Any government that tried to introduce fluoridation would “not last very long”, she said.
“People just won’t have it. They just don’t want it.”
South Canterbury’s three district mayors all believed believed central government needed to “front up” and take responsibility for the issue, as local councils did not have the expertise to make a decision.
Their position was backed by opposition politicians, with both Labour and the Greens throwing their support behind the proposal to have the Ministry of Health or DHBs take over responsibility for fluoridation.
A dedicated letter-writing campaign had been a big part of anti-fluoride movements in the past, and Hitchcock was keen to see that happen again in South Canterbury.
The issue had become a big talking point in Timaru.
Hitchcock’s phone had been ringing constantly with people wanting to discuss the issue with her, she said.
Dozens of South Cantabrians also contacted Stuff last week to express their views, with public opinion overwhelmingly against the addition of fluoride to the water supply.
However, there was some support for fluoridation.
Helen Rinaldi said she strongly backed putting fluoride back in the water.

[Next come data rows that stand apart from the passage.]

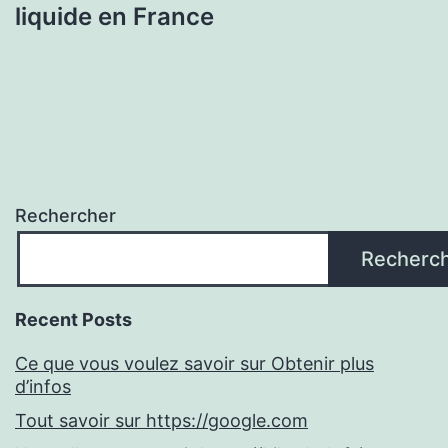
liquide en France
Rechercher
Recherc
Recent Posts
Ce que vous voulez savoir sur Obtenir plus
d’infos
Tout savoir sur https://google.com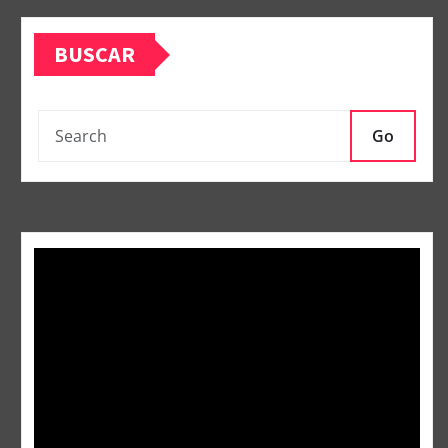
BUSCAR
Go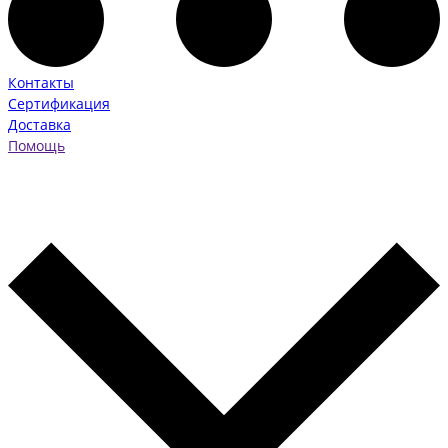
Контакты
Сертификация
Доставка
Помощь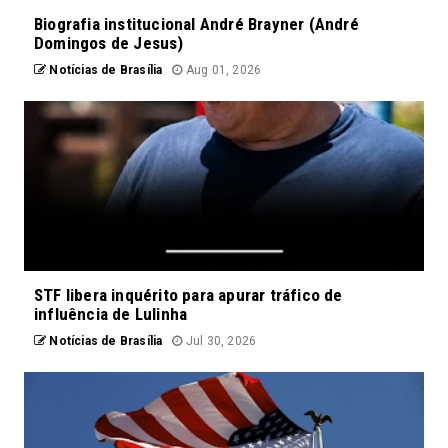
Biografia institucional André Brayner (André
Domingos de Jesus)
Notícias de Brasília
Aug 01, 2026
STF libera inquérito para apurar tráfico de
influência de Lulinha
Notícias de Brasília
Jul 30, 2026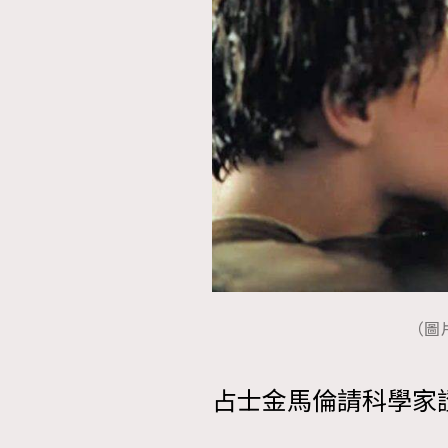
AFrenchMind
D
（圖
占士金馬倫請科學家證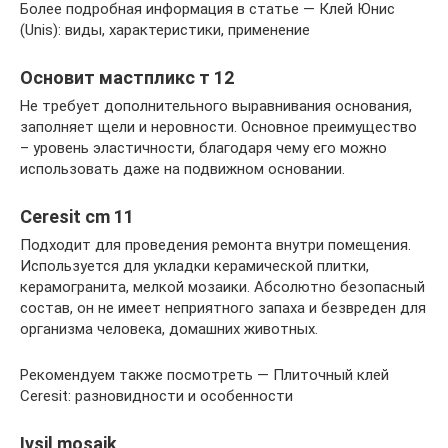
Более подробная информация в статье — Клей Юнис
(Unis): виды, характеристики, применение
Основит мастпликс т 12
Не требует дополнительного выравнивания основания,
заполняет щели и неровности. Основное преимущество
– уровень эластичности, благодаря чему его можно
использовать даже на подвижном основании.
Ceresit cm 11
Подходит для проведения ремонта внутри помещения.
Используется для укладки керамической плитки,
керамогранита, мелкой мозаики. Абсолютно безопасный
состав, он не имеет неприятного запаха и безвреден для
организма человека, домашних животных.
Рекомендуем также посмотреть — Плиточный клей
Ceresit: разновидности и особенности
Ivsil mosaik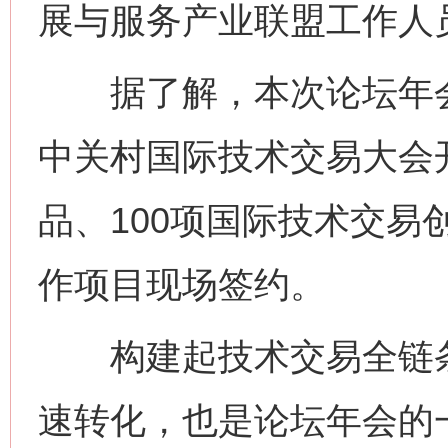
展与服务产业联盟工作人
据了解，本次论坛年会
中关村国际技术交易大会开
品、100项国际技术交易
作项目现场签约。
构建起技术交易全链条
速转化，也是论坛年会的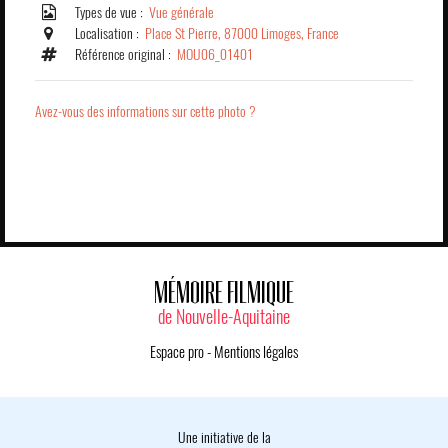
Types de vue :
Vue générale
Localisation :
Place St Pierre, 87000 Limoges, France
Référence original :
MOU06_01401
Avez-vous des informations sur cette photo ?
MÉMOIRE FILMIQUE
de Nouvelle-Aquitaine
Espace pro
-
Mentions légales
Une initiative de la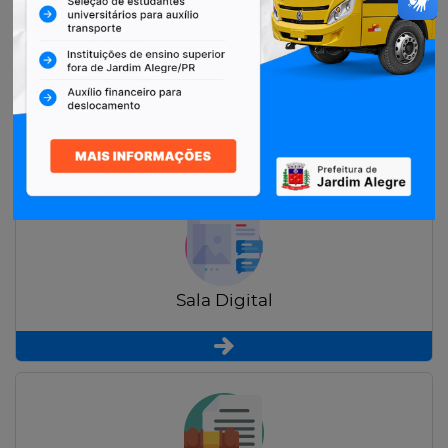
Restituição de Contribuintes
Sala Digital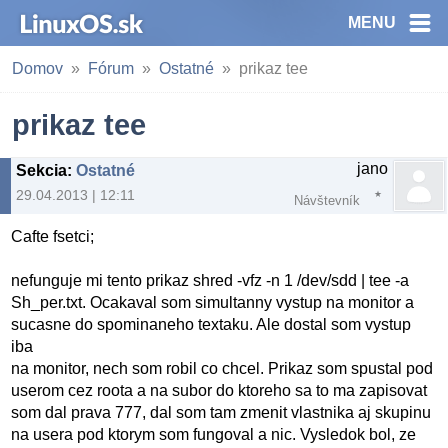
MENU
Domov
Fórum
Ostatné
prikaz tee
prikaz tee
jano
Sekcia
:
Ostatné
29.04.2013 | 12:11
Návštevník
Cafte fsetci;
nefunguje mi tento prikaz shred -vfz -n 1 /dev/sdd | tee -a
Sh_per.txt. Ocakaval som simultanny vystup na monitor a
sucasne do spominaneho textaku. Ale dostal som vystup
iba
na monitor, nech som robil co chcel. Prikaz som spustal pod
userom cez roota a na subor do ktoreho sa to ma zapisovat
som dal prava 777, dal som tam zmenit vlastnika aj skupinu
na usera pod ktorym som fungoval a nic. Vysledok bol, ze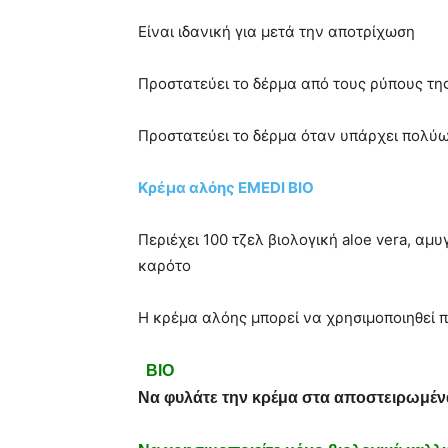
Είναι ιδανική για μετά την αποτρίχωση
Προστατεύει το δέρμα από τους ρύπους τη
Προστατεύει το δέρμα όταν υπάρχει πολύω
Κρέμα αλόης EMEDI BIO
Περιέχει 100 τζελ βιολογική aloe vera, αμυ
καρότο
Η κρέμα αλόης μπορεί να χρησιμοποιηθεί 
BIO
Να φυλάτε την κρέμα στα αποστειρωμένα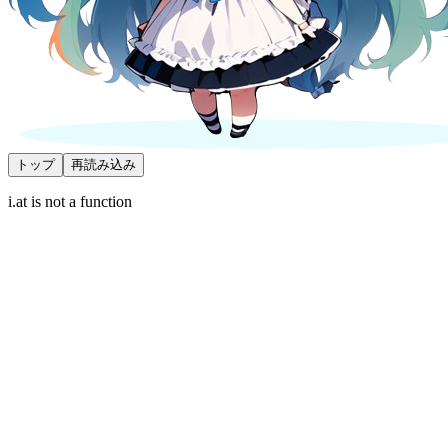
トップ
再読み込み
i.at is not a function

“I grew up in an area where it was not in the water supply and my parents gave us all a small fluoride tablet every morning.
“My father was a GP and strongly believed the benefits outweighed the disadvantages.”
Timaru dentist Mark Goodhew also wanted pressure to be put on the council to re-examine fluoridation.
Fluoride was the most cost-effective way to improve the district’s poor oral health, he said.
“There are people who dispute the evidence, but I think it’s pretty clear.
“They’re arguing that their right to drink water fluoridated at very low levels is more important than the right of our community to have better oral health.”
The Ministry of Health recommended between 0.7 parts per million and 1.0 ppm of fluoride as a safe, effective, and efficient way of preventing dental caries in communities receiving a reticulated water supply.